“Whenever we meet a human being, then, we meet that extraordinary creature who can think of time past and time to come, and times that never were,” writes Anthony Esolen in an essay on “the Subhumanities.” To reduce a human to his animal instincts is an act of violence: Meeting a human being is meeting someone “whose next thought rarely has to do with food or the act of sex but with shaking a bough of wet leaves to see the drops spatter and splash, or with a jest to cap the jest of a friend as they sit on a shady porch, or with one who walks down to the quiet graveyard to place a vase of flowers at her mother’s headstone, to stand awhile there, and say a prayer, and think of her while the cardinals whistle their love calls from the trees.”
Esolen goes on,
“If I say, ‘Who is John?’ you cannot answer me correctly by saying that he is six feet tall, 150 pounds, with Italian and Irish ancestry on his mother’s side and African American and Latino ancestry on his father’s side, with a family income of such and such a year, voting in such a pattern, living on Maple Street and selling insurance. These are all things about John, but they are not John, the man. It does violence to the man to reduce him to such categories. It is an act of contempt for his humanity. It reduces him, not so that we may get to know him, but so that we can manipulate facts about him while not getting to know him at all . It is a study in subhumanity.”

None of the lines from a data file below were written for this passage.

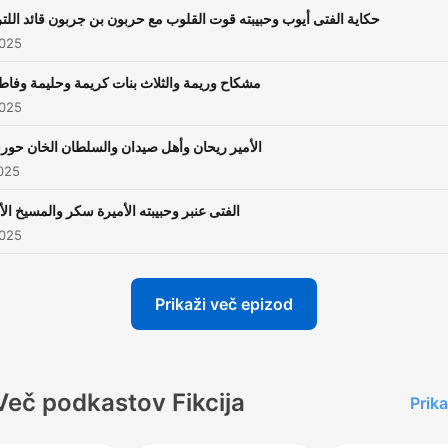
حكاية الفتى أيوب وحبيبته قوت القلوب مع حربون بن جربون قائد اللت
2025
مشكاح وريمة والثلاث بنات كريمة وحليمة وفاط
2025
الأمير ريحان وأهل صيدان والسلطان الخان حور
025
الفتى عنبر وحبيبته الأميرة سكر والمسيخ الا
2025
Prikaži več epizod
Več podkastov Fikcija
Prika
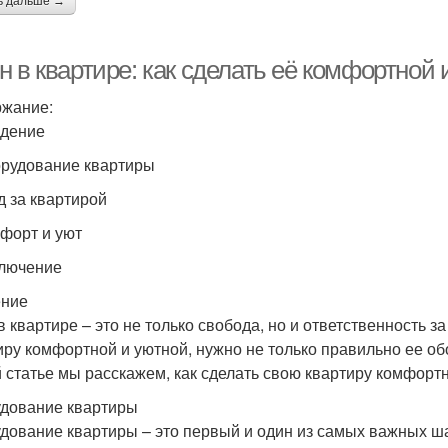
ь дальше →
 в квартире: как сделать её комфортной 
жание:
едение
орудование квартиры
д за квартирой
мфорт и уют
ключение
ение
в квартире – это не только свобода, но и ответственность з
иру комфортной и уютной, нужно не только правильно ее обо
й статье мы расскажем, как сделать свою квартиру комфортн
дование квартиры
дование квартиры – это первый и один из самых важных ша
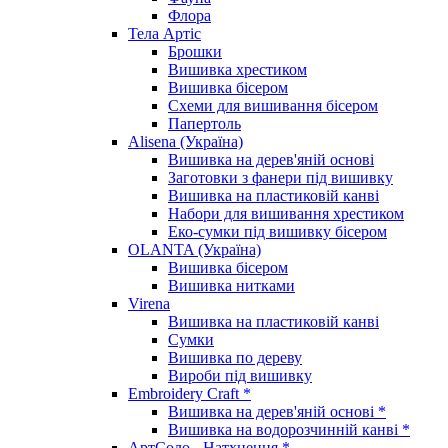
Флора
Тела Артіс
Брошки
Вишивка хрестиком
Вишивка бісером
Схеми для вишивання бісером
Папертоль
Alisena (Україна)
Вишивка на дерев'яній основі
Заготовки з фанери під вишивку
Вишивка на пластиковій канві
Набори для вишивання хрестиком
Еко-сумки під вишивку бісером
OLANTA (Україна)
Вишивка бісером
Вишивка нитками
Virena
Вишивка на пластиковій канві
Сумки
Вишивка по дереву
Вироби під вишивку
Embroidery Craft *
Вишивка на дерев'яній основі *
Вишивка на водорозчинній канві *
АртСоло - Натхнення *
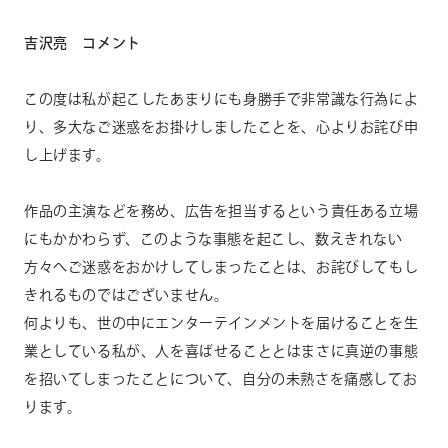
吉沢亮 コメント
この度は私が起こしたあまりにも身勝手で非常識な行為によ
り、多大なご迷惑をお掛けしましたことを、心よりお詫び申
し上げます。
作品の主演などを務め、広告を担当するという責任ある立場
にもかかわらず、このような事態を起こし、数えきれない
方々へご迷惑をおかけしてしまったことは、お詫びしてもし
きれるものではございません。
何よりも、世の中にエンターテインメントを届けることを生
業としている私が、人を喜ばせることとはまさに真逆の事態
を招いてしまったことについて、自分の未熟さを痛感してお
ります。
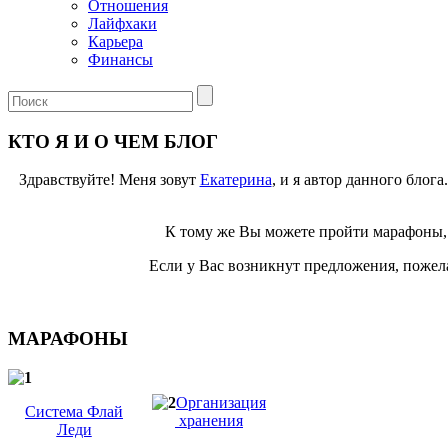
Отношения
Лайфхаки
Карьера
Финансы
КТО Я И О ЧЕМ БЛОГ
Здравствуйте! Меня зовут
Екатерина
, и я автор данного блог
К тому же Вы можете пройти марафоны, 
Если у Вас возникнут предложения, пожела
МАРАФОНЫ
Организация
Система Флай
хранения
Леди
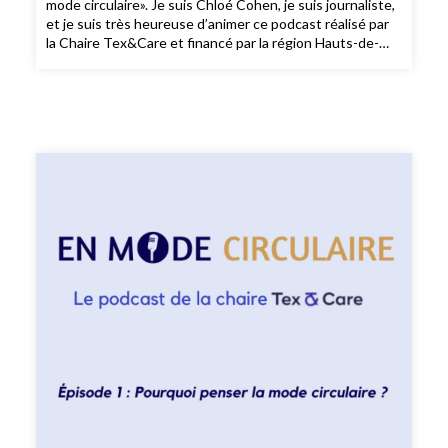
mode circulaire». Je suis Chloé Cohen, je suis journaliste,
et je suis très heureuse d’animer ce podcast réalisé par
la Chaire Tex&Care et financé par la région Hauts-de-
France. Dans les 6 épisodes de cette saison 2 consacrée
aux enjeux environnementaux de l’industrie textile, je
m’entretiens avec des professeur·es, chercheurs et
chercheuses à l’ENSAIT, l'École nationale supérieure des
arts et industries textiles. Pour ce sixième et dernier
épisode de la nouvelle saison du podcast «En Mode
Circulaire», je reçois Philippe Vroman (vromen)
enseignant chercheur à l’ENSAIT et membre du
laboratoire Gemtex, pour parler de biomimétisme textile.
Je vous souhaite une très belle écoute !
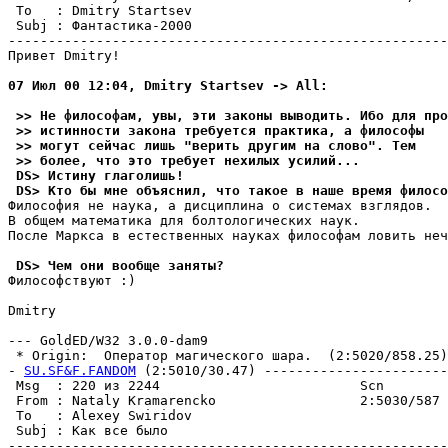
 To   : Dmitry Startsev                                
 Subj : Фантастика-2000                                
-------------------------------------------------------
Привет Dmitry!

07 Июл 00 12:04, Dmitry Startsev -> All:
 >> Не философам, увы, эти законы выводить. Ибо для про
 >> истинности закона требуется практика, а философы
 >> могут сейчас лишь "верить другим на слово". Тем
 >> более, что это требует нехилых усилий...
 DS> Истину глаголишь!
 DS> Кто бы мне объяснил, что такое в наше время филосо
Философия не наука, а дисциплина о системах взглядов.

В общем математика для болтологических наук.

После Маркса в естественных науках философам ловить неч
 DS> Чем они вообще заняты?
Философствуют :)

Dmitry

--- GoldED/W32 3.0.0-dam9

 * Origin:  Оператор магического шара.  (2:5020/858.25)

- 
SU.SF&F.FANDOM
 (2:5010/30.47) -----------------------
 Msg  : 220 из 2244                         Scn        
 From : Nataly Kramarencko                  2:5030/587 
 To   : Alexey Swiridov                                
 Subj : Как все было                                   
-------------------------------------------------------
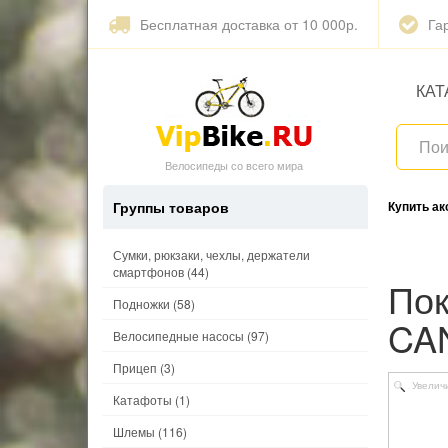
Бесплатная доставка от 10 000р.
Га
КАТ
Велосипеды со всего мира
Группы товаров
Купить а
Сумки, рюкзаки, чехлы, держатели
смартфонов
(44)
Покрышка KENDA 29"х2,00 K1113 TURNBULL
Подножки
(58)
CA
Велосипедные насосы
(97)
Прицеп
(3)
Увелич
Катафоты
(1)
Шлемы
(116)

True, but since we’re speaking about violence, shouldn’t we acknowledge that the violence can go both ways. Trying to know a person without knowing their specific circumstances and story is just as reductively violent as ignoring the divine depth of his soul. Knowing things about John is part of knowing John, isn’t it? There’s a “nominalist” or “scientistic” violence; but there’s a Platonic one too.
Don’t we need both? To know a human being in full, don’t we need to know species and genus, facts and shared humanity?